Task statement => Print the records exactly as written, and let no picture into the answer.

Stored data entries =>
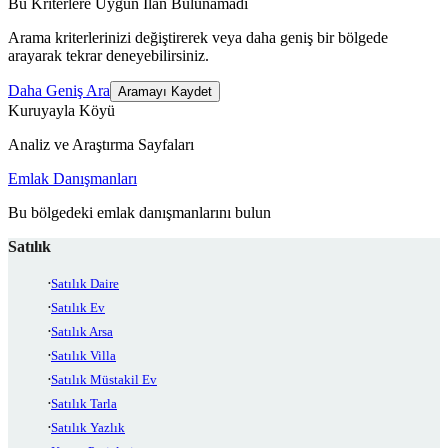
Bu Kriterlere Uygun İlan Bulunamadı
Arama kriterlerinizi değiştirerek veya daha geniş bir bölgede
arayarak tekrar deneyebilirsiniz.
Daha Geniş Ara
Aramayı Kaydet
Kuruyayla Köyü
Analiz ve Araştırma Sayfaları
Emlak Danışmanları
Bu bölgedeki emlak danışmanlarını bulun
Satılık
Satılık Daire
Satılık Ev
Satılık Arsa
Satılık Villa
Satılık Müstakil Ev
Satılık Tarla
Satılık Yazlık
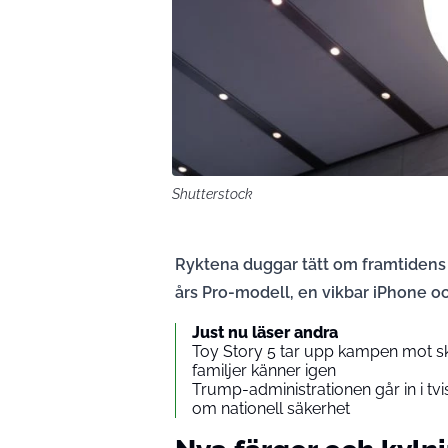
Shutterstock
Ryktena duggar tätt om framtidens 
års Pro-modell, en vikbar iPhone o
Just nu läser andra
Toy Story 5 tar upp kampen mot s
familjer känner igen
Trump-administrationen går in i tv
om nationell säkerhet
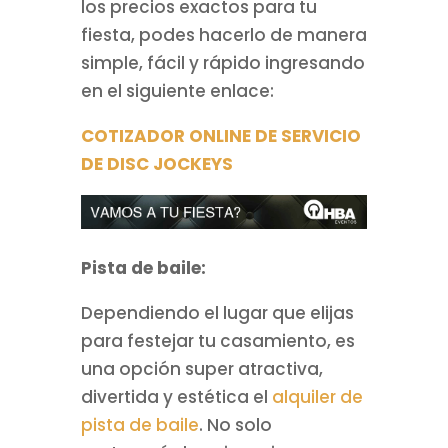
los precios exactos para tu
fiesta, podes hacerlo de manera
simple, fácil y rápido ingresando
en el siguiente enlace:
COTIZADOR ONLINE DE SERVICIO
DE DISC JOCKEYS
Pista de baile:
Dependiendo el lugar que elijas
para festejar tu casamiento, es
una opción super atractiva,
divertida y estética el
alquiler de
pista de baile
. No solo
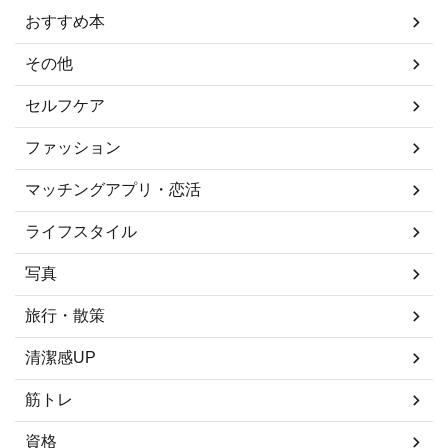
おすすめ本
その他
セルフケア
ファッション
マッチングアプリ・恋活
ライフスタイル
写真
旅行・散策
清潔感UP
筋トレ
資格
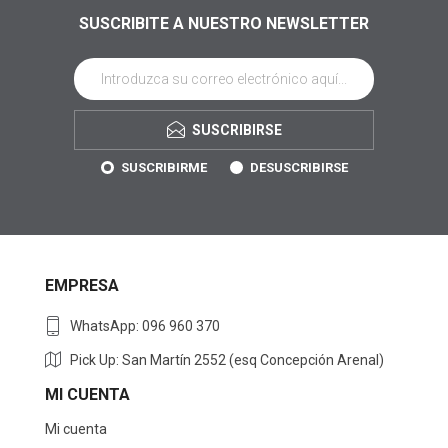
SUSCRIBITE A NUESTRO NEWSLETTER
SUSCRIBIRSE
SUSCRIBIRME
DESUSCRIBIRSE
EMPRESA
WhatsApp: 096 960 370
Pick Up: San Martín 2552 (esq Concepción Arenal)
MI CUENTA
Mi cuenta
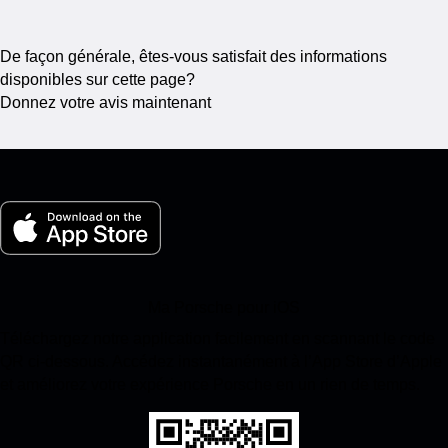
De façon générale, êtes-vous satisfait des informations
disponibles sur cette page?
Donnez votre avis maintenant
Ma Porsche pour iOS
Téléchargez notre application facilement en scannant le code
QR ci-dessous. Accédez instantanément à l’App Store d’Apple
et améliorez votre expérience Porsche en un rien de temps.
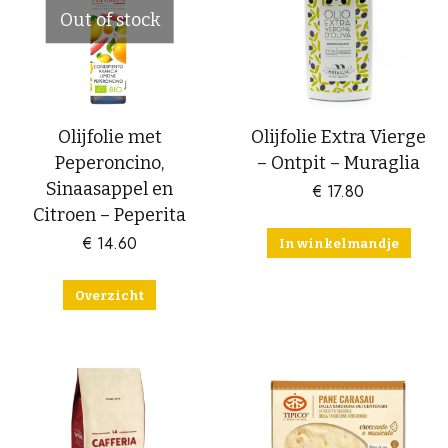
Out of stock
Olijfolie met
Olijfolie Extra Vierge
Peperoncino,
– Ontpit – Muraglia
Sinaasappel en
€
17.80
Citroen – Peperita
€
14.60
In winkelmandje
Overzicht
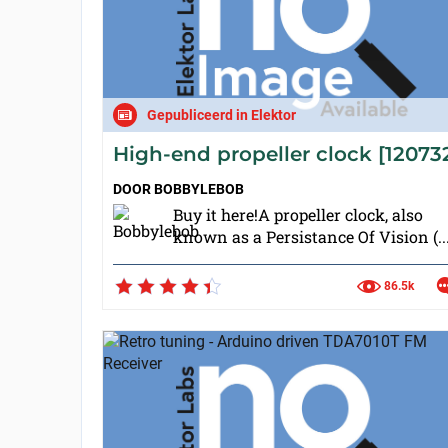
Gepubliceerd in Elektor
High-end propeller clock [12073
DOOR
BOBBYLEBOB
Buy it here!A propeller clock, also
known as a Persistance Of Vision (..
86.5k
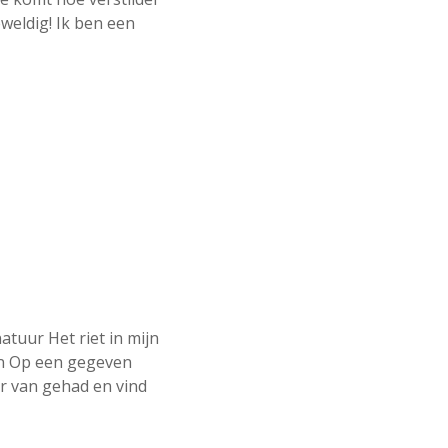
weldig! Ik ben een
tuur Het riet in mijn
fen Op een gegeven
er van gehad en vind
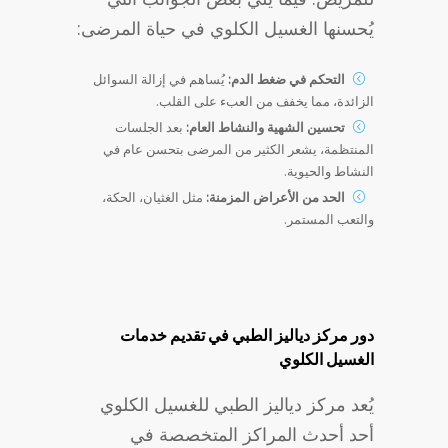
يُحسنها الغسيل الكلوي في حياة المرضى:
التحكم في ضغط الدم:
يُساهم في إزالة السوائل
الزائدة، مما يخفف من العبء على القلب.
تحسين الشهية والنشاط العام:
بعد الجلسات
المنتظمة، يشعر الكثير من المرضى بتحسن عام في
النشاط والحيوية.
الحد من الأعراض المزمنة:
مثل الغثيان، الحكة،
والتعب المستمر.
دور مركز دياليز الطبي في تقديم خدمات
الغسيل الكلوي
يُعد مركز دياليز الطبي للغسيل الكلوي
أحد أحدث المراكز المتخصصة في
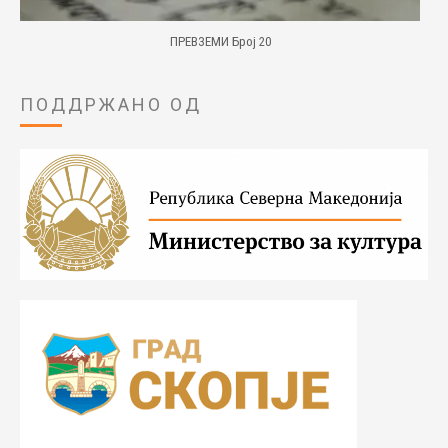
ПРЕВЗЕМИ Број 20
ПОДДРЖАНО ОД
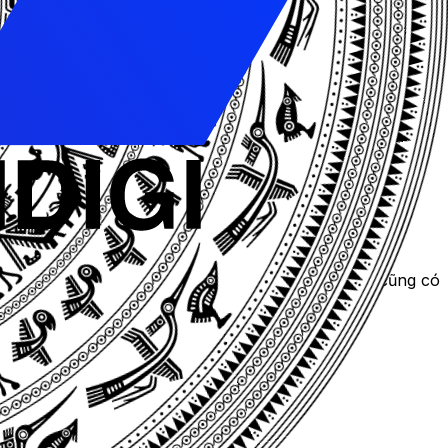
 tạo được sự tin tưởng và uy tín với khách hàng.
khách hàng về sản phẩm và dịch vụ của mình. Bạn cũng có
n.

Answer to the exercise =>
Bu Kriterlere Uygun İlan Bulunamadı
Arama kriterlerinizi değiştirerek veya daha geniş bir bölgede
arayarak tekrar deneyebilirsiniz.
Daha Geniş Ara
Aramayı Kaydet
Kuruyayla Köyü
Analiz ve Araştırma Sayfaları
Emlak Danışmanları
Bu bölgedeki emlak danışmanlarını bulun
Satılık
Satılık Daire
Satılık Ev
Satılık Arsa
Satılık Villa
Satılık Müstakil Ev
Satılık Tarla
Satılık Yazlık
Shutterstock
Ryktena duggar tätt om framtidens 
års Pro-modell, en vikbar iPhone o
Just nu läser andra
Toy Story 5 tar upp kampen mot s
familjer känner igen
Trump-administrationen går in i tv
om nationell säkerhet
los precios exactos para tu
fiesta, podes hacerlo de manera
simple, fácil y rápido ingresando
en el siguiente enlace:
COTIZADOR ONLINE DE SERVICIO
DE DISC JOCKEYS
Pista de baile:
Dependiendo el lugar que elijas
para festejar tu casamiento, es
una opción super atractiva,
divertida y estética el
alquiler de
pista de baile
. No solo
おすすめ本
その他
セルフケア
ファッション
マッチングアプリ・恋活
ライフスタイル
写真
旅行・散策
清潔感UP
筋トレ
資格
SUSCRIBITE A NUESTRO NEWSLETTER
SUSCRIBIRSE
SUSCRIBIRME
DESUSCRIBIRSE
EMPRESA
WhatsApp: 096 960 370
Pick Up: San Martín 2552 (esq Concepción Arenal)
MI CUENTA
Mi cuenta
De façon générale, êtes-vous satisfait des informations
disponibles sur cette page?
Donnez votre avis maintenant
Ma Porsche pour iOS
Téléchargez notre application facilement en scannant le code
QR ci-dessous. Accédez instantanément à l’App Store d’Apple
et améliorez votre expérience Porsche en un rien de temps.
Out of stock
Olijfolie met
Olijfolie Extra Vierge
Peperoncino,
– Ontpit – Muraglia
Sinaasappel en
€
17.80
Citroen – Peperita
€
14.60
In winkelmandje
Overzicht
Gepubliceerd in Elektor
High-end propeller clock [12073
DOOR
BOBBYLEBOB
Buy it here!A propeller clock, also
known as a Persistance Of Vision (..
86.5k
weldig! Ik ben een
tuur Het riet in mijn
fen Op een gegeven
er van gehad en vind
يُحسنها الغسيل الكلوي في حياة المرضى:
التحكم في ضغط الدم:
يُساهم في إزالة السوائل
الزائدة، مما يخفف من العبء على القلب.
تحسين الشهية والنشاط العام:
بعد الجلسات
المنتظمة، يشعر الكثير من المرضى بتحسن عام في
النشاط والحيوية.
الحد من الأعراض المزمنة:
مثل الغثيان، الحكة،
والتعب المستمر.
دور مركز دياليز الطبي في تقديم خدمات
الغسيل الكلوي
يُعد مركز دياليز الطبي للغسيل الكلوي
أحد أحدث المراكز المتخصصة في
ПРЕВЗЕМИ Број 20
ПОДДРЖАНО ОД
 tạo được sự tin tưởng và uy tín với khách hàng.
khách hàng về sản phẩm và dịch vụ của mình. Bạn cũng có
n.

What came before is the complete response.